PAK TUA TELAH TIADA

Oleh Zaldy Munir

MERDEKA, merdeka! Sekali merdeka tetap merdeka!” seru Pak Tua sambil mengepalkan tangannya. Suaranya berat dan mantap. “Hore… Pak Tua datang lagi! Merdeka, merdeka, merdeka!” sambutku berserta kawan-kawanku di mulut gang sore itu. Aku gembira menyongsong kehadirannya. Orang yang aku tunggu-tunggu kini telah tiba.

Pak Tua berjalan pelan menghampiriku dengan sepasang tongkat yang terbuat dari bambu. Kaki kirinya buntung menggelantung, terbungkus celana panjang tebal dan kumal berwarna hitam. Sama dengan bajunya. Sepintas penampilannya mirip seperti pengemis atau gelandangan. Mukanya pun terlihat cekung berseri-seri. Tersandang sebuah ransel kusam di pundaknya. Entah apa isinya. Tapi yang pasti, setiap minggu dia selalu muncul di kampungku, lalu pergi entah ke mana. Dia bergaul akrab dengan kawan-kawanku. Seperti menganggap teman atau sahabat

Pak Tua mulai menampakkan diri pada tahun lalu. Sebagian penduduk sudah mengenalnya, mulai dari orang tua sampai anak-anak. Namun, tak seorang pun tahu asal-asul serta tujuannya datang kemari, di samping bergaul akrab dengan anak-anak.

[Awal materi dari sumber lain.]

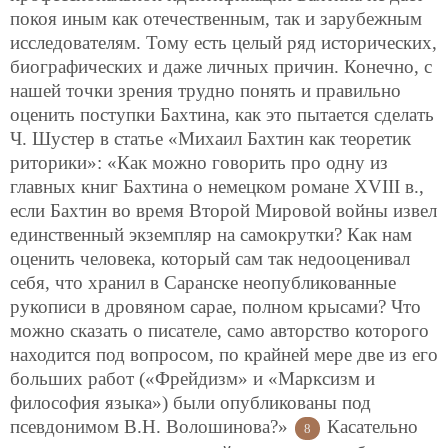
покоя иным как отечественным, так и зарубежным
исследователям. Тому есть целый ряд исторических,
биографических и даже личных причин. Конечно, с
нашей точки зрения трудно понять и правильно
оценить поступки Бахтина, как это пытается сделать
Ч. Шустер в статье «Михаил Бахтин как теоретик
риторики»: «Как можно говорить про одну из
главных книг Бахтина о немецком романе XVIII в.,
если Бахтин во время Второй Мировой войны извел
единственный экземпляр на самокрутки? Как нам
оценить человека, который сам так недооценивал
себя, что хранил в Саранске неопубликованные
рукописи в дровяном сарае, полном крысами? Что
можно сказать о писателе, само авторство которого
находится под вопросом, по крайней мере две из его
больших работ («Фрейдизм» и «Марксизм и
философия языка») были опубликованы под
псевдонимом В.Н. Волошинова?»
Касательно
8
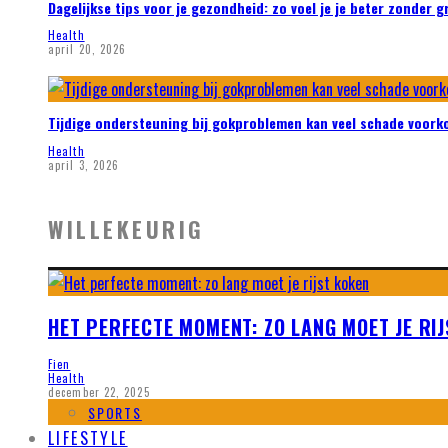
Dagelijkse tips voor je gezondheid: zo voel je je beter zonder 
Health
april 20, 2026
Tijdige ondersteuning bij gokproblemen kan veel schade voor
Health
april 3, 2026
WILLEKEURIG
HET PERFECTE MOMENT: ZO LANG MOET JE RI
Fien
Health
december 22, 2025
SPORTS
LIFESTYLE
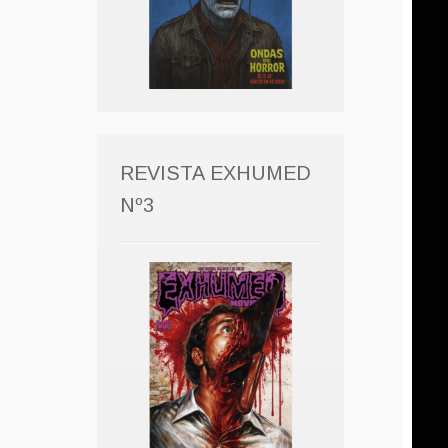
REVISTA EXHUMED
Nº3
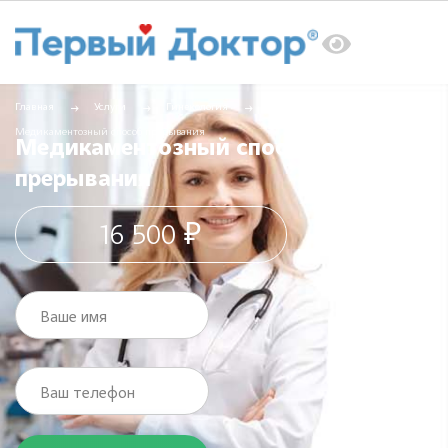
Главная
Услуги
Гинекология
Медикаментозный способ прерывания
Медикаментозный способ
прерывания
16 500 ₽
Ваше имя
Ваш телефон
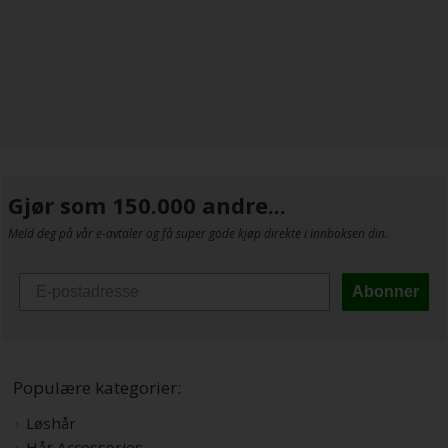
Gjør som 150.000 andre...
Meld deg på vår e-avtaler og få super gode kjøp direkte i innboksen din.
Abonner
Populære kategorier:
Løshår
Hår Accessories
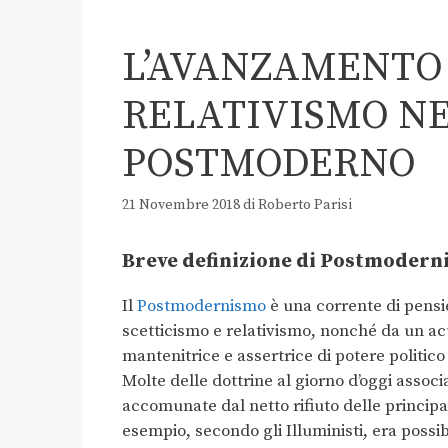
L’AVANZAMENTO 
RELATIVISMO N
POSTMODERNO
21 Novembre 2018
di
Roberto Parisi
Breve definizione di Postmoder
Il
Postmodernismo
è una corrente di pensie
scetticismo e relativismo, nonché da un acu
mantenitrice e assertrice di potere politic
Molte delle dottrine al giorno d’oggi asso
accomunate dal netto rifiuto delle principali
esempio, secondo gli Illuministi, era possib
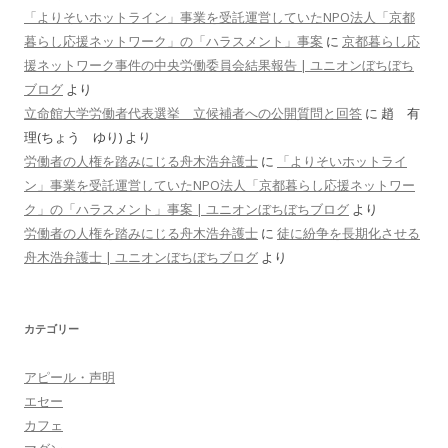
「よりそいホットライン」事業を受託運営していたNPO法人「京都
暮らし応援ネットワーク」の「ハラスメント」事案
に
京都暮らし応
援ネットワーク事件の中央労働委員会結果報告 | ユニオンぼちぼち
ブログ
より
立命館大学労働者代表選挙 立候補者への公開質問と回答
に
趙 有
理(ちょう ゆり)
より
労働者の人権を踏みにじる舟木浩弁護士
に
「よりそいホットライ
ン」事業を受託運営していたNPO法人「京都暮らし応援ネットワー
ク」の「ハラスメント」事案 | ユニオンぼちぼちブログ
より
労働者の人権を踏みにじる舟木浩弁護士
に
徒に紛争を長期化させる
舟木浩弁護士 | ユニオンぼちぼちブログ
より
カテゴリー
アピール・声明
エセー
カフェ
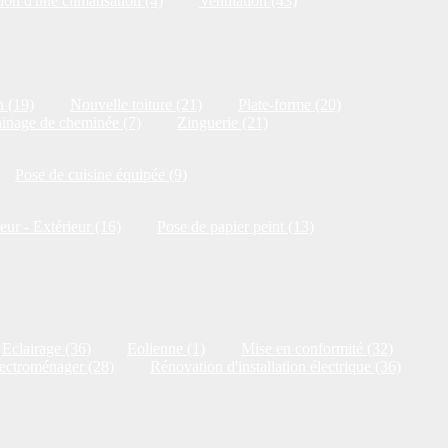
ion d'une climatisation (4)
Ventilation (43)
n (19)
Nouvelle toiture (21)
Plate-forme (20)
inage de cheminée (7)
Zinguerie (21)
Pose de cuisine équipée (9)
ieur - Extérieur (16)
Pose de papier peint (13)
Eclairage (36)
Eolienne (1)
Mise en conformité (32)
ectroménager (28)
Rénovation d'installation électrique (36)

Semula, beberapa kawan-kawanku suka mengolok-olok karena keadaannya itu. Tapi lama kelamaan tidak. Kawan-kawanku tidak mau lagi menyebutnya “si buntung” atau “si pincang.” Semua jadi kompak memanggilnya “Pak Tua.” Satu panggilan yang cukup pantas dan sopan, walau orang itu bisa juga dibilang kakek dan mereka boleh disebut cucu.

Pak Tua orangnya sabar dan mendidik. Dia suka mendorong jiwa anak-anak untuk bisa menjadi orang-orang pemberani seperti para pahlawan bangsa, sehingga tidak segan-segan mencontohkannya dengan tingkah laku sikap patriot gagah perwira pahlawan kemerdekaan pada jaman perjuangan. Kalau cerita wayang, dia mengumpamakan seperti Gatotkaca bagi anak laki-laki dan Srikandi bagi anak perempuan.

“Tapi jangan lupa, kalian juga harus jujur, bertanggung jawab, dan rajin belajar, menuntut ilmu di sekolah untuk masa depan,” pesannya berkali-kali. Aku pun masih tetap ingat ucapannya yang lain. “Maju terus pantang mundur! Gugur satu tumbuh seribu!” Dia seperti mengutip omongan seorang pejuang atau pahlawan. Mungkin saja dirinya bekas pejuang revolusi kemerdekaan. Ya, mungkin saja. Tapi mengapa demikian, keadaannya amat memprihatinkan, seperti tidak ada yang urus.

Mungkin, sosok seperti Pak Tua itu akan diperhatikan atau diurus kalau sedang menyambut hari Pahlawan ataupun menyambut hari Kemerdekaan. Ketika itu semua sibuk mencarinya. Tapi setelah itu mereka lupa. Lupa untuk melupakannya. Atau lupa seperti orang yang hilangan ingatan.

Ya, mungkin saja, ini juga salah satu kelemahan bangsa ini yang suka melupakan jasa-jasa dan perjuangan para pahlawan terdahulu. Ibarat kata, yang berlalu biarlah berlalu. Padahal Bung Karno pernah mengatakan, “Jangan Sekali-kali Melupakan Sejarah.” Tapi entahlah. Yang pasti, lelaki penuh uban di kepala dan juga di kumisnya itu selalu memakai baret hitam polos disetiap pemunculannya. Pantas juga walau rambutnya gondrong tidak teratur.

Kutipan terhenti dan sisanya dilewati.